Like many First Nation women of her time, Ga’axstal’as was a midwife and throughout her life, she was called to comfort people who were dying. Ga’axstal’as was fluent in Kwak'wala and English. She became an official translator in the courts and at colonial meetings and she corresponded with colonial agents in the Anglican Church and all levels of the Department of Indian Affairs. As an activist for Indigenous rights, she wrote petitions and letters about injustices she witnessed. She testified before the McKenna–McBride Royal Commission, standing up with chiefs to make land claims and assert rights on their unceded territories in colonial British Columbia.

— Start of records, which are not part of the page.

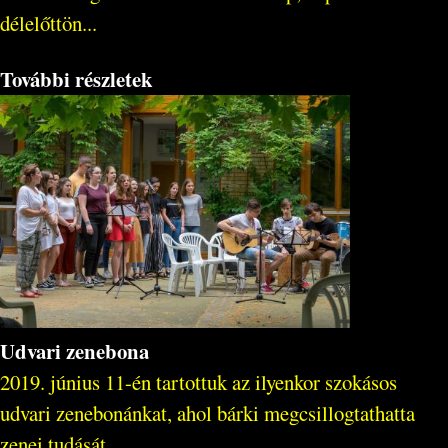
délelőttön...
További részletek
Udvari zenebona
2019. június 11-én tartottuk az ilyenkor szokásos
udvari zenebonánkat, ahol bárki megcsillogtathatta
zenei tudását.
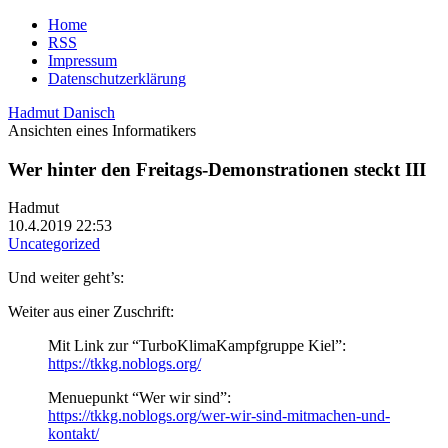
Home
RSS
Impressum
Datenschutzerklärung
Hadmut Danisch
Ansichten eines Informatikers
Wer hinter den Freitags-Demonstrationen steckt III
Hadmut
10.4.2019 22:53
Uncategorized
Und weiter geht’s:
Weiter aus einer Zuschrift:
Mit Link zur “TurboKlimaKampfgruppe Kiel”:
https://tkkg.noblogs.org/
Menuepunkt “Wer wir sind”:
https://tkkg.noblogs.org/wer-wir-sind-mitmachen-und-
kontakt/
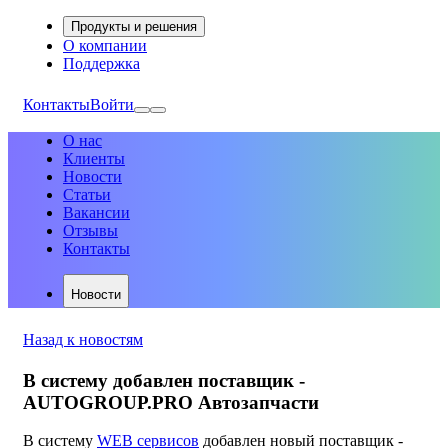
Продукты и решения
О компании
Поддержка
Контакты
Войти
О нас
Клиенты
Новости
Статьи
Вакансии
Отзывы
Контакты
Новости
Назад к новостям
В систему добавлен поставщик -
AUTOGROUP.PRO Автозапчасти
В систему
WEB сервисов
добавлен новый поставщик -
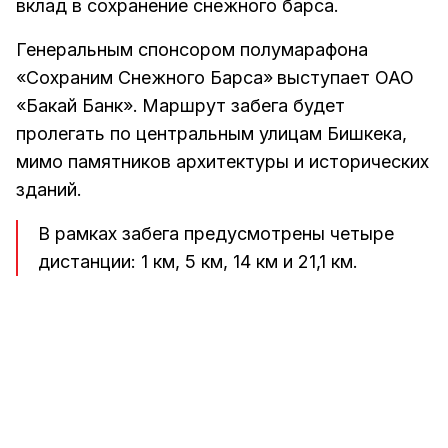
вклад в сохранение снежного барса.
Генеральным спонсором полумарафона
«Сохраним Снежного Барса»
выступает ОАО
«Бакай Банк».
Маршрут забега будет
пролегать по центральным улицам Бишкека,
мимо памятников архитектуры и исторических
зданий.
В рамках забега предусмотрены четыре
дистанции: 1 км, 5 км, 14 км и 21,1 км.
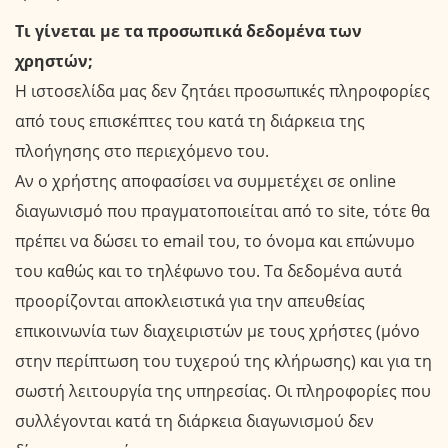
Τι γίνεται με τα προσωπικά δεδομένα των
χρηστών;
Η ιστοσελίδα μας δεν ζητάει προσωπικές πληροφορίες
από τους επισκέπτες του κατά τη διάρκεια της
πλοήγησης στο περιεχόμενο του.
Αν ο χρήστης αποφασίσει να συμμετέχει σε online
διαγωνισμό που πραγματοποιείται από το site, τότε θα
πρέπει να δώσει το email του, το όνομα και επώνυμο
του καθώς και το τηλέφωνο του. Τα δεδομένα αυτά
προορίζονται αποκλειστικά για την απευθείας
επικοινωνία των διαχειριστών με τους χρήστες (μόνο
στην περίπτωση του τυχερού της κλήρωσης) και για τη
σωστή λειτουργία της υπηρεσίας. Οι πληροφορίες που
συλλέγονται κατά τη διάρκεια διαγωνισμού δεν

Ga’axstal’as was the only woman to serve on the executive of the Allied Tribes of British Columbia where she testified about racist medical care and advocated for adequate health care for indigenous people living with TB. Her activism extended to asserting rights for a commercial as well as food fishery.

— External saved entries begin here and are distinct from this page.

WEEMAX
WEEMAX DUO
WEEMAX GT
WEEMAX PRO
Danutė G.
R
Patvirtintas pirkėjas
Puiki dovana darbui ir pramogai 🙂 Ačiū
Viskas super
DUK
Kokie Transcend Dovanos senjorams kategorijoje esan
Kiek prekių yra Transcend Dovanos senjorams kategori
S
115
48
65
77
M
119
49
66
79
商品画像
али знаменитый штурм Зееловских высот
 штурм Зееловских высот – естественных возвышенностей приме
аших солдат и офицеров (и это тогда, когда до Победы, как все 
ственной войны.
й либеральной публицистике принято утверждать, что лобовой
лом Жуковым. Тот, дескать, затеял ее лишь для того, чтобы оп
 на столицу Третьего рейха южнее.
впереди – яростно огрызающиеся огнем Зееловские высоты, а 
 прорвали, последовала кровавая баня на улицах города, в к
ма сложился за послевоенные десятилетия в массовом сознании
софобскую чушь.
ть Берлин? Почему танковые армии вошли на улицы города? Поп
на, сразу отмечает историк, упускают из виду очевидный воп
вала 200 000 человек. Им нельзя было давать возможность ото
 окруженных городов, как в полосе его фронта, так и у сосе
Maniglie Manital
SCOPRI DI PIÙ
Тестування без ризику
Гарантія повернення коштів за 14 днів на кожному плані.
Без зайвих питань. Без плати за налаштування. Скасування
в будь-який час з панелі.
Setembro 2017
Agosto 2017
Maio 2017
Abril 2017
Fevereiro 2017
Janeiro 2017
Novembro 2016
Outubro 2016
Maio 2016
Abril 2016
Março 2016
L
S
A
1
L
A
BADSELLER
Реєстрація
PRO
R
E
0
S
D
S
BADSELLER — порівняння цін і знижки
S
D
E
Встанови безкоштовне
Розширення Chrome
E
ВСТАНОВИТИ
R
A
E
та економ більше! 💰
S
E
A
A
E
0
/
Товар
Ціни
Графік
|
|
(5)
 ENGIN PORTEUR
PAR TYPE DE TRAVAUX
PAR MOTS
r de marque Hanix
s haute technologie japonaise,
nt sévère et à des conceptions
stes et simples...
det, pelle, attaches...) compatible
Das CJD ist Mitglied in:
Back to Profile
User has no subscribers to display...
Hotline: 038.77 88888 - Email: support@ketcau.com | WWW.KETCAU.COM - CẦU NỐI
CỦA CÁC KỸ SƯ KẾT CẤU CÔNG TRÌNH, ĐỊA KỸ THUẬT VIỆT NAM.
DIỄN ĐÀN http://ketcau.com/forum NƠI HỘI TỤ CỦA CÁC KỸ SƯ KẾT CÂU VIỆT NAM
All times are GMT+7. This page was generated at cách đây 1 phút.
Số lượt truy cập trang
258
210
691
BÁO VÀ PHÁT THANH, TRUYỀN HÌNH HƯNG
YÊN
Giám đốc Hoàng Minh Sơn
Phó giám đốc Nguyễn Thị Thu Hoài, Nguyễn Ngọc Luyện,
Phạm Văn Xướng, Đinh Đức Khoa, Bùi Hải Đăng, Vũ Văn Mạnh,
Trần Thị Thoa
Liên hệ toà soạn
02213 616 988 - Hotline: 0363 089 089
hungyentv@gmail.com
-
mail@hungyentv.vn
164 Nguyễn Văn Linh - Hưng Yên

As someone living at the crossroads of customary ways and the drastic changes that colonial power brought to the people on the coast, Ga’axstal’as negotiated both worlds. She was part of a high-ranked, Kwakwakaʼwakw family and also an ardent Christian who was a leader in the Anglican Women Association in 'Yalis. She fought for recognition of Indigenous rights and she expressed criticism of some customary practices in her time, particularly as they affected women and girls in her family. Her complicated identities reflect the ways that colonialism imposed changes on all cultural systems. Epidemics had caused massive mortality among her people; colonial churches pressured conversion to Christianity (especially for women and girls); capitalist economies were overtaking traditional economies as First Nations were restricted from accessing their territories and technologies. Primary cultural institutions were in upheaval but they persisted. For Kwakwakaʼwakw peoples, the central institution of governance was the potlatch; a ritual site where marriages and diverse exchanges and transfers of symbolic and material property confer social status and other important things.

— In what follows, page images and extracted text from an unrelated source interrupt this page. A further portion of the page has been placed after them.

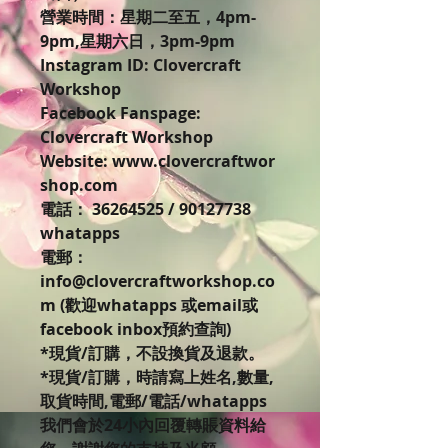
營業時間：星期二至五，4pm-
9pm,星期六日，3pm-9pm
Instagram ID: Clovercraft
Workshop
Facebook Fanspage:
Clovercraft Workshop
Website: www.clovercraftwor
shop.com
電話： 36264525 / 90127738
whatapps
電郵：
info@clovercraftworkshop.co
m (歡迎whatapps 或email或
facebook inbox預約查詢)
*現貨/訂購，不設換貨及退款。
*現貨/訂購，時請寫上姓名,數量,
取貨時間,電郵/電話/whatapps
我們會於24小內回覆轉賬資料給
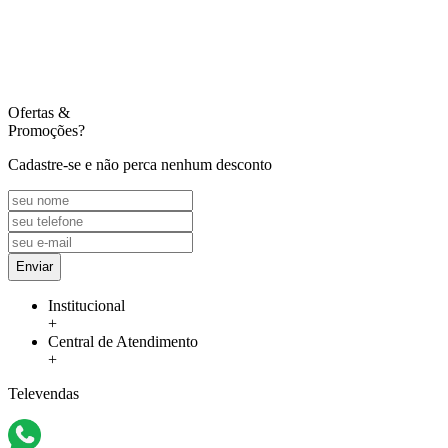
Ofertas
&
Promoções?
Cadastre-se e não perca nenhum desconto
Enviar
Institucional
+
Central de Atendimento
+
Televendas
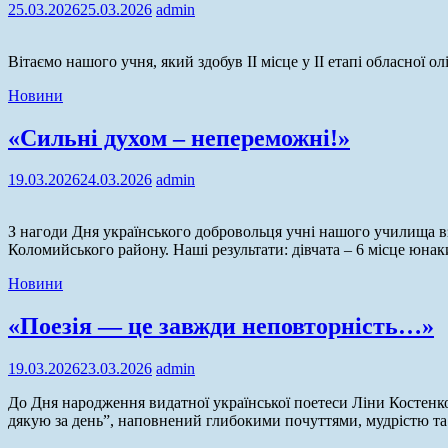
25.03.2026
25.03.2026
admin
Вітаємо нашого учня, який здобув ІІ місце у ІІ етапі обласної
Новини
«Сильні духом – непереможні!»
19.03.2026
24.03.2026
admin
З нагоди Дня українського добровольця учні нашого училища взя
Коломийського району. Наші результати: дівчата – 6 місце юна
Новини
«Поезія — це завжди неповторність…»
19.03.2026
23.03.2026
admin
До Дня народження видатної української поетеси Ліни Костенко
дякую за день”, наповнений глибокими почуттями, мудрістю та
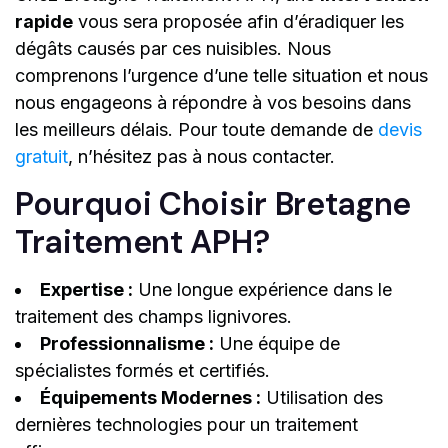
rapide
vous sera proposée afin d’éradiquer les
dégâts causés par ces nuisibles. Nous
comprenons l’urgence d’une telle situation et nous
nous engageons à répondre à vos besoins dans
les meilleurs délais. Pour toute demande de
devis
gratuit
, n’hésitez pas à nous contacter.
Pourquoi Choisir Bretagne
Traitement APH?
Expertise :
Une longue expérience dans le
traitement des champs lignivores.
Professionnalisme :
Une équipe de
spécialistes formés et certifiés.
Équipements Modernes :
Utilisation des
dernières technologies pour un traitement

Works that mention Ga’axstal’as often state that she supported the potlatch ban (1884-1951). Her criticism of some practices associated with "the custom" revolved around shifting gender relations as people were caught between customary marriage practices in the potlatch and colonial marriage laws; between customary forms of wealth and the imposed cash economy. Her objections were aimed at changing potlatch practices of her day. Ga’axstal’as's views changed as she witnessed persecution of potlatchers under colonial law. Later, Ga’axstal’as worked with potlatching chiefs, scripting a petition against the potlatch ban and she also advocated for a chief whose potlatch goods had been confiscated by the colonial government. Her context was one of rapid change and social upheaval. As a bilingual, literate, economically secure, high-ranking Kwakwakaʼwakw woman, Ga’axstal’as had a powerful place from which to speak. "But her location only enabled what was certainly a remarkable will to act and be heard."
Standing up with G̲a'ax̱sta'las: Jane Constance Cook and the Politics of Memory, Church, and Custom.
In 2012, the University of British Columbia Press published Standing Up with G̲a'ax̱sta'las, (L. Robertson with Gixsam clan) a collaborative, intergenerational biography on her life and impact on future generations. The book was on the short list for the François-Xavier Garneau Medal and received the Erminie Wheeler-Voegelin Prize from the American Society for Ethnohistory, as well as the Aboriginal History Book Prize, the Clio Prize and the Canadian Committee on Women's and Gender History book award from the Canadian Historical Association.